Category Archives: graphics

Predicting the future, by analogy

Many times before, I’ve posted network diagrams which I suggest highlight objective similarities between athletes, according only to their statistical production. I’ve also noted that one of the most common discussions, especially around the draft and its aftermath, is that which attempts to identify which current or past professional player is most similar to which draftee. This is done, I believe, to convey some idea of playing style, but also, I think, to convey some idea of an individual’s potential. If a collegiate or recent draft pick gets compared to Michael Jordan instead of Zan Tabak, it means that the comparer thinks the rookie is more of a scoring wing player than a non-scoring center type, and that he has the potential to be a very good player in the NBA, rather than a very good player in Europe.

Thus, I thought it would be useful to do this same sort of comparison, but statistically, rather than subjectively. The main problem I encountered is that one cannot just add a college player’s statistics to a database of pros, match them, and expect the results to be valid. A player who scores 28 ppg in college could turn out to be a prolific scorer in the NBA, but he may also turn out to be Adam Morrison. Even comparisons of two players’ statistics across NCAA teams, I would submit, is shaky, given that college teams are so variable in terms of playing styles and abilities. Nevertheless, that it what I have chosen to do: Compare the collegiate statistical profile’s of some of this year’s draftees to those of other recent draftees, and suggest the inference, by analogy, that their professional careers will be similar to those whom their college careers match. I understand that this is fraught with tenuous connections and weak connections, but given my personal data limitations and relative lack of patience and time, this is what I’ve come up with:


Statistical Proximity of Selected NCAA Basketball Players [pdf]
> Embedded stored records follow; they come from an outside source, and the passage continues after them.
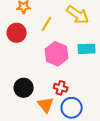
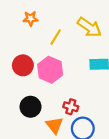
red circle: (17, 33) -> (23, 65), moved
pink hexagon: (57, 54) -> (50, 70), moved

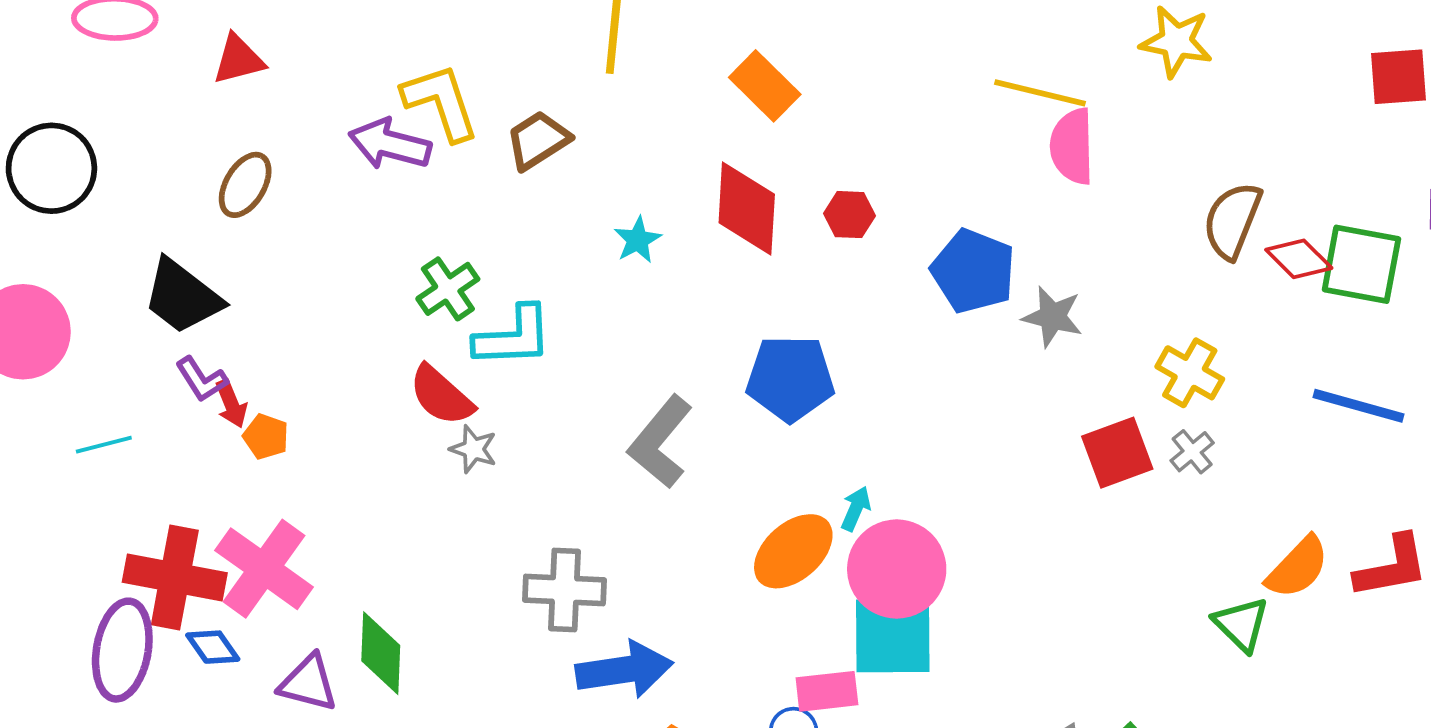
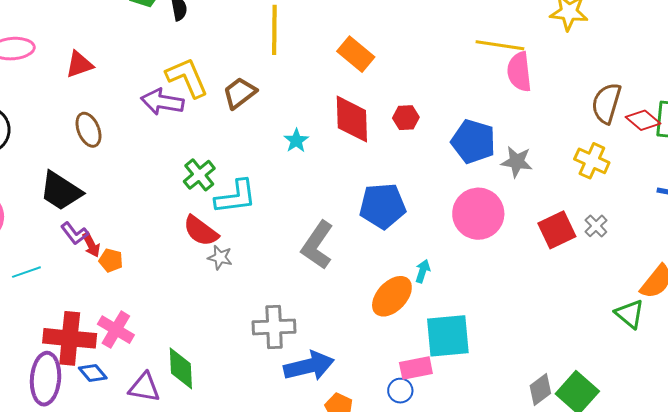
brown ellipse: (245, 185) -> (88, 130), turned -48
yellow cross: (1190, 373) -> (592, 161), moved
pink cross: (264, 569) -> (116, 330), size x0.7
pink circle: (897, 569) -> (478, 214), moved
Incidentally, player vertices are scaled according to their per-game MEV (Model-Estimated Value-similar to the calculation for BoxScores), and colors are according to the Playing Style Trichotomy outlined here. I find it interesting that the algorithm matches Michael Beasley with Kevin Durant, who just had a ROY season. Derrick Rose isn’t directly connected to anyone spectacular, though he is only two degrees of separation from Chris Paul, which is good company. OJ Mayo is tied to Ben Gordon, who is off to a promising start in the NBA, and Rodney Stuckey is most closely matched to Dwyane Wade (perhaps the Pistons used similar methodology in making their pick). Anyway, I’m sure many of you will gain greater insight from the graphic than my own descriptions, so please fill me in with a comment.

Mr. Consistency

Who are the most consistent scorers in the NBA? This is a question of some interest for those who participate in fantasy leagues, as consistency might be a virtue in determining the value of a player on your roster. For various reasons, a player might be worth more to you if they score 20 points every game, rather than alternate between 10 and 30 every other game. Further, some measure of consistency may highlight a player’s ability to impose their will on a game: a player able to get his scoring in, regardless of the opposition, could be said to be more of a game-defining player.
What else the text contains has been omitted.